C’è un indirizzo, a Milano, dove il tempo si misura in stagioni di gelato. Il Massimo del Gelato di Via Lodovico Castelvetro 18 ha riaperto i battenti lo scorso 7 marzo festeggiando un traguardo che pochi laboratori artigianali possono vantare: venticinque anni di attività ininterrotta. Dal 2001 la gelateria di zona Sempione, a due passi da Chinatown e dall’Arco della Pace, è un punto di riferimento assoluto per gli amanti del gelato artigianale genuino, capace di trasformare una vetrina di gusti in una tavolozza che cambia con il calendario e con il mercato rionale.

Massimo Travani, una famiglia al banco

Dietro l’insegna c’è Massimo Travani, milanese cresciuto nella ristorazione grazie al padre chef, che nel 2001 decide di dare forma alla propria bottega del buon gusto. Al suo fianco, oggi, la compagna Mirela, responsabile della produzione, e il figlio Alessio Travani, che sintetizza così la filosofia della casa: “Se un prodotto non rispecchia i nostri standard, preferiamo non farlo”. Una linea di condotta fatta di selezione rigorosa e rispetto del processo produttivo, che ha costruito negli anni la reputazione del locale, segnalato anche dalla Guida Michelin, e che si legge già all’ingresso, dove le cassette di frutta fresca di stagione, rigorosamente del mercato, accolgono il cliente prima ancora della vetrina.

La scelta ardua: dalla frutta alle creme

Davanti al bancone la decisione è sempre un piccolo dramma, e conviene tornare per osare nuovi piaceri. Si passa dai gusti alla frutta, tra limone fresco, lampone, agrumi, mango e prugna Larry Ann, alle creme più morbide e voluttuose: caramello salato, crema di arachidi salata, cassata siciliana, cannella del Libano, crema allo zenzero, crema Ortigia, vaniglia del Madagascar e uno zabaione dal giallo acceso, più opulento che mai. Completano il quadro la nocciola Piemonte, la mandorla di Noto e il caffè, in un repertorio che rifugge le stravaganze fini a se stesse per puntare tutto sull’equilibrio del sapore.

Il regno del cioccolato: dieci varianti

Il vero cavallo di battaglia resta però il cioccolato, declinato in ben dieci varianti, con una new entry che guarda a Oriente: il fondente al 78% a base di wasabi giapponese. Accanto a lui sfilano l’Antico Ecuador, fondente al 72,5%; il Tanzania, fondente al 78% senza lattosio; l’Amazzonico, fondente al 100%; il Fiji, con arancia candita e Grand Marnier; il Cavour, con amarena, caffè e rosolio; il Jamaica al rhum; il Wiener Kusschen, bacio della casa con nocciole e Grand Marnier; il Gianduia, con cioccolato gran cru e nocciola tonda gentile delle Langhe; l’Azteco, speziato con peperoncino e cannella; e il cioccolato Bacio di Vignola. Una collezione unica a Milano, che ha fatto della gelateria una meta di pellegrinaggio per i cioccolato-dipendenti.

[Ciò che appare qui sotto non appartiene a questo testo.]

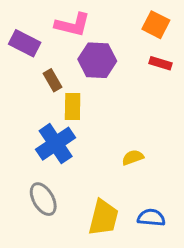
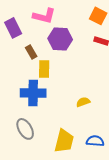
purple rectangle: (25, 43) -> (13, 28), turned 36
blue cross: (56, 144) -> (33, 93), turned 35

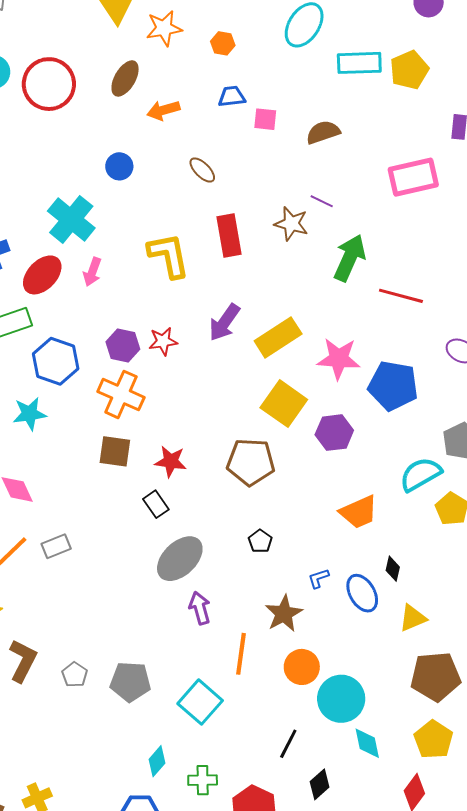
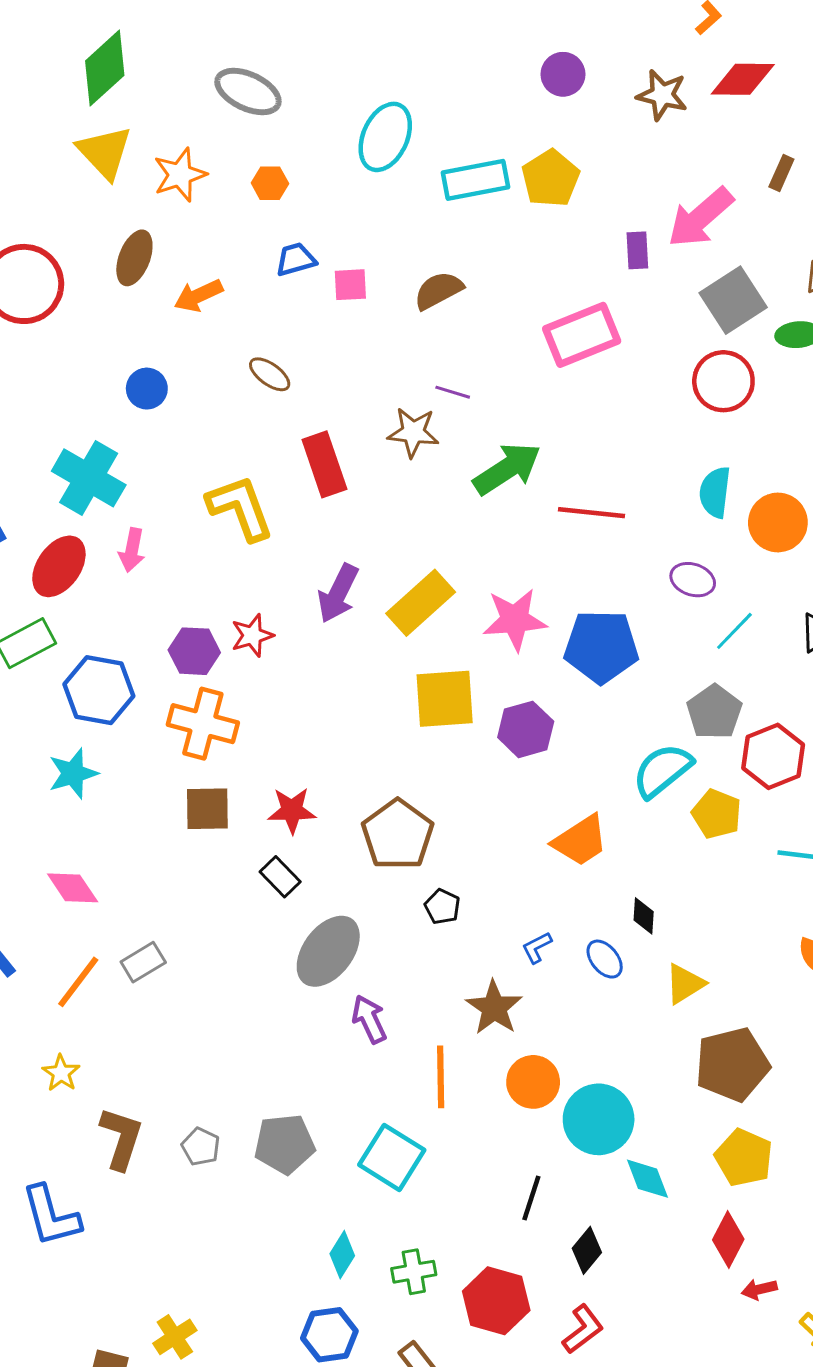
green arrow: (350, 258) -> (507, 469), turned 42
yellow square: (284, 404) -> (445, 699), turned -30
brown pentagon: (251, 462) -> (398, 835), moved, turned -30
blue ellipse: (362, 593) -> (605, 959), size x0.7

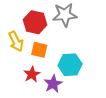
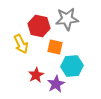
orange square: (39, 50) -> (55, 47), moved

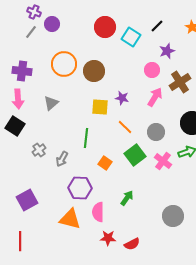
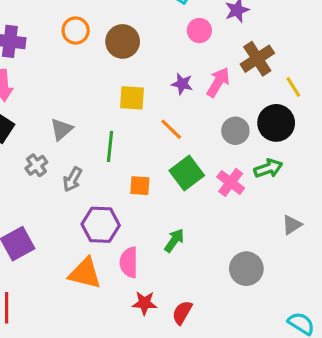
orange circle: (64, 64) -> (76, 31), size x0.7
pink circle: (152, 70) -> (199, 31), moved
purple star: (122, 98) -> (182, 84), moved
gray triangle: (51, 103) -> (61, 129), moved
gray circle: (156, 132) -> (235, 131), moved
orange square: (105, 163) -> (140, 186), turned -32
red semicircle: (132, 244) -> (182, 313), turned 147

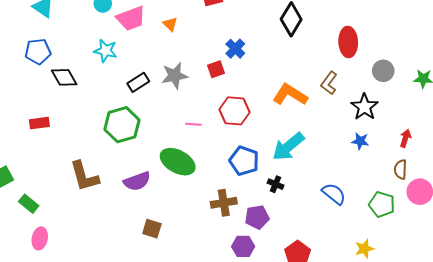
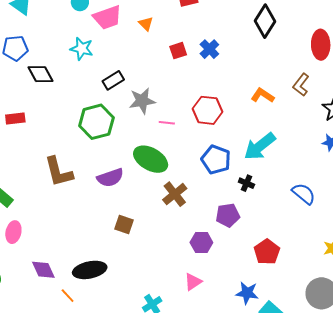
red square: (216, 69) -> (178, 51), moved
gray star: (175, 76) -> (142, 101), moved
orange L-shape: (290, 95) -> (263, 95), size x0.7
brown cross: (224, 203) -> (175, 194), moved, turned -30
purple hexagon: (243, 246) -> (201, 242), moved

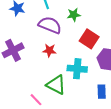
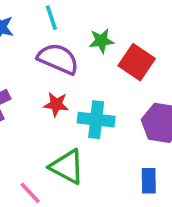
red square: (89, 39) -> (137, 62), moved
cyan cross: (77, 69) -> (96, 120), moved

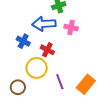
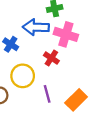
pink cross: (71, 27) -> (66, 34), size x1.5
red cross: (47, 50) -> (51, 58), moved

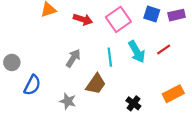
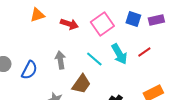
cyan line: (110, 57) -> (94, 59), turned -42
gray arrow: (73, 58) -> (60, 60), turned -42
blue semicircle: (32, 85) -> (29, 70), moved

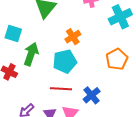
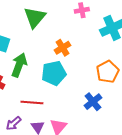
red line: (61, 89) -> (32, 103), moved
blue cross: (92, 95) -> (93, 102), moved

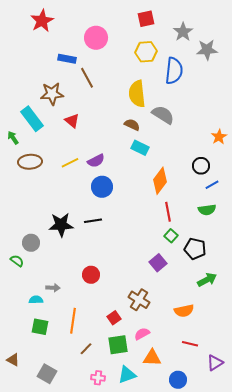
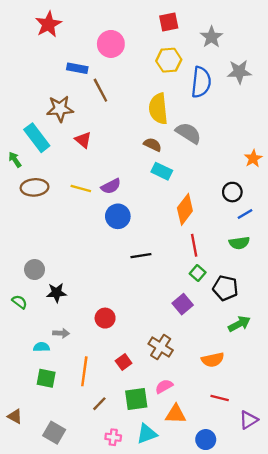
gray star: (207, 50) -> (239, 72), moved
yellow line: (70, 163) -> (81, 189), turned 42
black line: (93, 221) -> (141, 256), moved
black star: (61, 225) -> (57, 293), moved, size x0.7
gray circle: (31, 243) -> (35, 270), moved
red square: (114, 318) -> (124, 362), moved

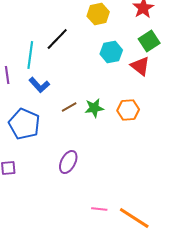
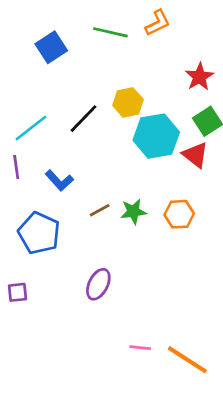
yellow hexagon: (98, 14) -> (128, 102), moved
cyan hexagon: (111, 52) -> (156, 136), size x1.5
cyan line: (30, 55) -> (31, 128), moved, turned 44

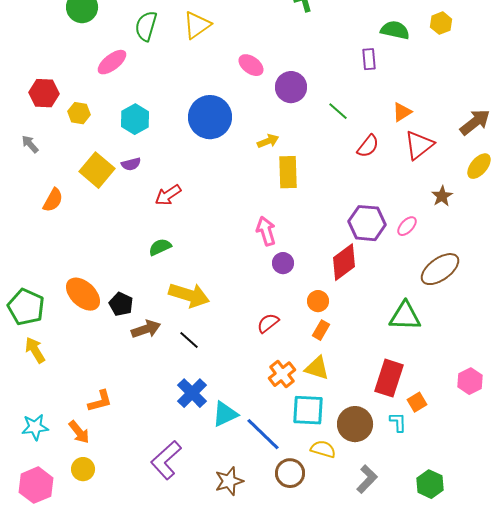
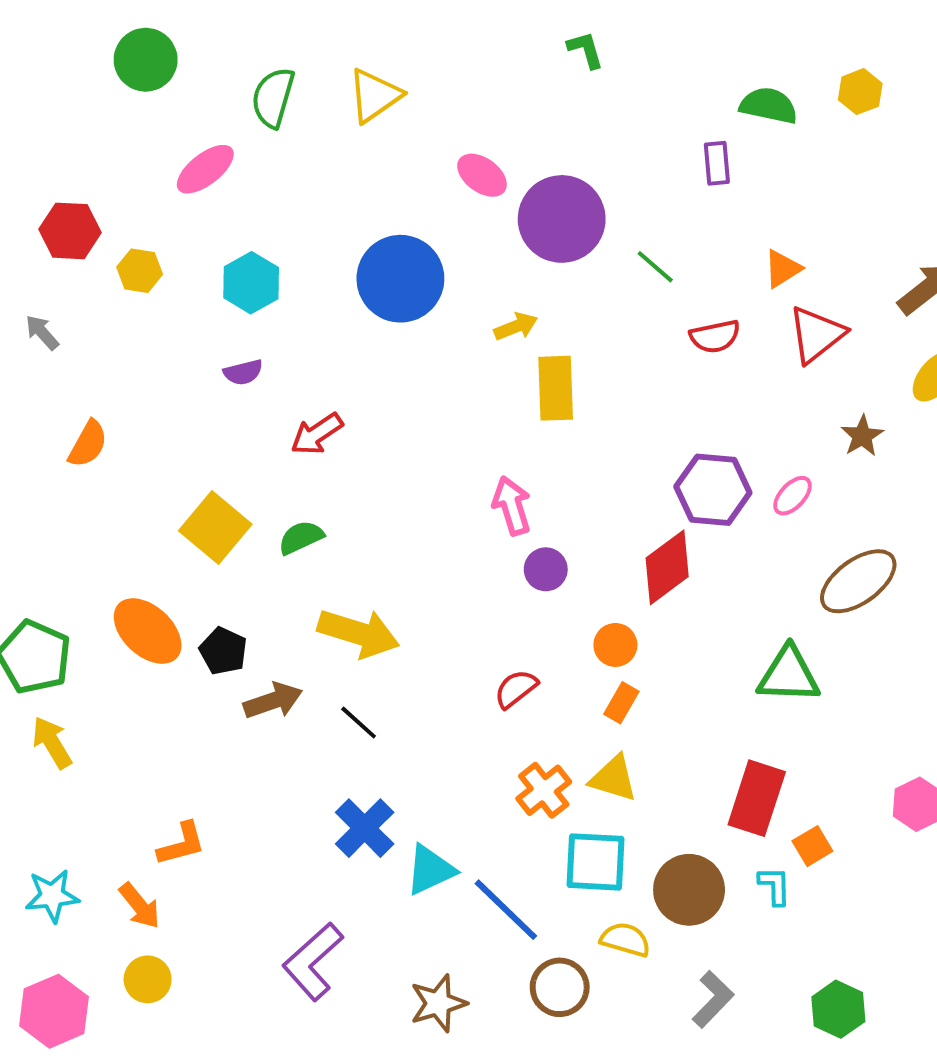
purple circle: (291, 87) -> (562, 219), size x1.4
red semicircle: (368, 146) -> (715, 336), turned 40
yellow square: (97, 170) -> (215, 528), moved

Icona di quartiere, tra vintage e Gen Z

Le gelaterie restano tra i luoghi più democratici e affabili della città, dove si celebra il prodotto ma anche la condivisione di un momento di felicità. Il Massimo del Gelato è, in questo senso, una storia di famiglia e di quartiere: una sosta allegra e spensierata per single, coppie e famiglie che, pur nella sua semplicità, racconta una vicenda di impegno ed eccellenza. Un luogo che sa di casa, vintage e moderno al contempo, pronto ad accontentare i palati più nostalgici e la generazione Z degli ice cream lover. E per chi vuole chiudere il cerchio in perfetto stile anni Ottanta, il rito è uno solo: il cono con la panna montata.